Help with understanding CFA...

I hope someone can give me some pointers here... Or just point out to my muddled mind the porobably obvious things I am missing!
I am running an online study where I have several statements that are worded to measure either A(say, attitude) or B(e.g. common sense), and these statements are rated on a 4 point likert scale. Most of these statements are based on a pre-existing questionnaire, so I know that it has at some point measured A and B satisfactorily. I feel like I should also mention that the original questionnaire has been vetted in the same way I am trying to do currently(new version is being vetted because I have changed some aspects and questions to try and make it more accessible for other languages, original q was not written or tested me). Also, my demographics this time are a different cultural group to the original set, which throws in cultural variation to consider as well. In addition to that I am also running this study on another set of participants of the original cultural group. I am hoping that the results will show a two-factor(A&B) model fit for both of these groups(i.e. questionnaire measures same thing regardless of culture). So this is the background.

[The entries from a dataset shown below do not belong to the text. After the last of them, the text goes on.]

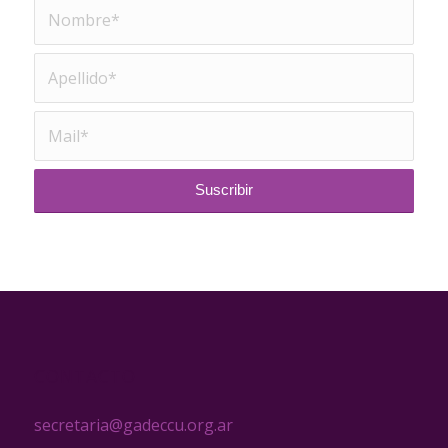
CONTACTO
secretaria@gadeccu.org.ar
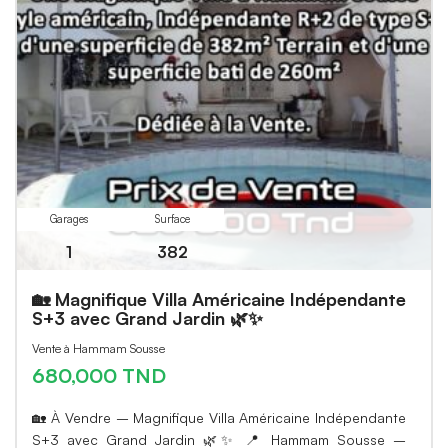
Garages
Surface
1
382
🏡 Magnifique Villa Américaine Indépendante
S+3 avec Grand Jardin 🌿✨
Vente à Hammam Sousse
680,000 TND
🏡 À Vendre – Magnifique Villa Américaine Indépendante
S+3 avec Grand Jardin 🌿✨ 📍 Hammam Sousse –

Now I am trying to run a CFA using AMOS to see whether the data we have collected fits our original model, with the statements being the observed variables and A and B being the latent variables (previous q fitted the model satisfactorily). The current version does not fit the model at all, with fit indices as far removed from a good fit as possible. I have still meddled with it and taken out variables etc. just to see what may happen, but didn't get any change or ideas from that. In my prelim analysis I had noticed that there were some statements that had very high mean values and was wondering whether that may be making the difference..? But from my (very new)understanding of CFA, distributions like that should not really matter, right? As I would want to use the questionnaire to reliably measure A and B I am feeling a bit on the spot now... I know there was no real question in this, but does anyone have any thoughts on this?


Phineas Packard
My initial guess is that if your fit is "as far removed from a good fit as possible" then you have incorrectly specified your model. If you are new to CFA this might be likely.

However assuming this is hyperbole and you specified your model correctly, with a four point scale you might consider changing you link function to either probit or logit (you should be able to declare your items as ordered categorical in AMOS somehow and it should take care of this for you; why does everyone on this site use AMOS or Lisrel!). After that you will want to think about changin your estimator the default ML is most likely fine in this case (all be it a little slow) but if you are having problems see it AMOS has a diagonally weighted least squares estimator. If AMOS cannot deal with ordered categorical data for some reason switch to lavaan in R (its free).